Hakstol even elected to switch up his shorthanded personnel in an effort to create a different look and hopefully provide some beneficial change. The Flyers even attempted to light a fuse be calling up Morin and Danick Martel from Lehigh Valley. Martel had six attempted shots (three on net) in just 12 minutes of action in his NHL debut.

“You’ve got to be ready every game,” Martel said. “I got my chance today and I had a really good game and I’m proud of it. I think my stick was a bit tight today, so that’s why I missed the net a couple of times.”

The Flyers did finally receive some secondary scoring to complement their top line of Claude Giroux, Sean Couturier and Jakub Voracek. Coming into this game, that group had accounted for 46 percent of the team’s goal production. Taylor Leier opened the scoring with his first goal of the season and Michael Raffl scored his first point in 43 games with a breakaway goal that gave the Flyers a 2-1 lead.

“It’s a little bit different role playing with T.K. (Travis Konecny) and Fil (Valtteri Filppula) out there,” Raffl said. “You get a little more offensive looks and a little more ice time out there. You’ve got to take advantage of that. I feel pretty good out there. I’m fit. I have nothing bothering me right now, so that helps for sure. I told myself, scoring or not, you’ve got to play confident. You can’t get down on yourself.”

After consecutive shutouts to start the losing streak, the Flyers have scored the first goal in each of their last four games with an inability to play with a lead: 2-0 at Winnipeg, 3-1 vs. Calgary 1-0 vs. Winnipeg and 2-1 at New York Islanders.

Four games, four leads and just two points to show for it. 

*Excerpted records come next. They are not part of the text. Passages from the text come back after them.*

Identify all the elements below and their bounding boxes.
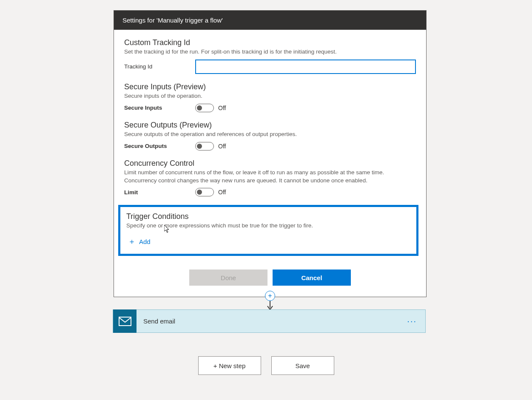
concurrency-section: Concurrency Control Limit number of conc… — [124, 159, 416, 197]
secure-inputs-label: Secure Inputs — [124, 105, 190, 111]
trigger-conditions-section: Trigger Conditions Specify one or more e… — [118, 205, 418, 256]
section-title: Secure Outputs (Preview) — [124, 121, 416, 130]
add-label: Add — [139, 238, 151, 245]
toggle-state: Off — [218, 143, 226, 150]
settings-panel: Settings for 'Manually trigger a flow' C… — [114, 10, 427, 297]
custom-tracking-section: Custom Tracking Id Set the tracking id f… — [124, 38, 416, 74]
section-description: Secure outputs of the operation and refe… — [124, 130, 416, 139]
section-title: Secure Inputs (Preview) — [124, 82, 416, 91]
new-step-button[interactable]: + New step — [198, 356, 261, 375]
section-description: Specify one or more expressions which mu… — [126, 222, 410, 230]
save-button[interactable]: Save — [271, 356, 334, 375]
section-description: Secure inputs of the operation. — [124, 92, 416, 100]
bottom-buttons: + New step Save — [0, 356, 532, 375]
secure-outputs-toggle[interactable] — [195, 142, 214, 150]
add-button[interactable]: ＋ Add — [126, 235, 152, 248]
arrow-down-icon — [266, 301, 274, 310]
toggle-state: Off — [218, 105, 226, 111]
action-menu-button[interactable]: ··· — [398, 316, 425, 326]
send-email-action[interactable]: Send email ··· — [113, 309, 426, 333]
plus-icon: ＋ — [128, 238, 136, 245]
section-title: Concurrency Control — [124, 159, 416, 168]
footer-buttons: Done Cancel — [124, 256, 416, 289]
done-button: Done — [189, 270, 267, 286]
section-title: Custom Tracking Id — [124, 38, 416, 47]
secure-outputs-label: Secure Outputs — [124, 143, 190, 149]
insert-step-button[interactable]: + — [265, 291, 275, 301]
toggle-state: Off — [218, 189, 226, 196]
tracking-id-input[interactable] — [195, 60, 416, 74]
tracking-id-label: Tracking Id — [124, 63, 190, 70]
cancel-button[interactable]: Cancel — [273, 270, 351, 286]
panel-body: Custom Tracking Id Set the tracking id f… — [114, 30, 426, 297]
secure-inputs-section: Secure Inputs (Preview) Secure inputs of… — [124, 82, 416, 112]
limit-toggle[interactable] — [195, 188, 214, 196]
limit-label: Limit — [124, 189, 190, 196]
panel-title: Settings for 'Manually trigger a flow' — [114, 11, 426, 30]
secure-outputs-section: Secure Outputs (Preview) Secure outputs … — [124, 121, 416, 150]
mail-icon — [113, 309, 137, 333]
section-description: Set the tracking id for the run. For spl… — [124, 48, 416, 56]
secure-inputs-toggle[interactable] — [195, 104, 214, 112]
section-title: Trigger Conditions — [126, 212, 410, 221]
svg-rect-1 — [119, 317, 131, 326]
section-description: Limit number of concurrent runs of the f… — [124, 169, 416, 185]
flow-connector: + — [264, 291, 276, 310]
action-label: Send email — [137, 318, 398, 325]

“It stinks to work real hard to earn that point, and then we gave it away too easily,” Hakstol said. “That’s the part that hurts a little bit. I’m looking for growth in all the areas. Really, tonight, I was looking for the true test of the character of our team, and our team answered and played a helluva character game.”

Friday, it’s Chapter 2 against this same Islanders team. The Flyers are hoping it doesn’t continue to read like the rest.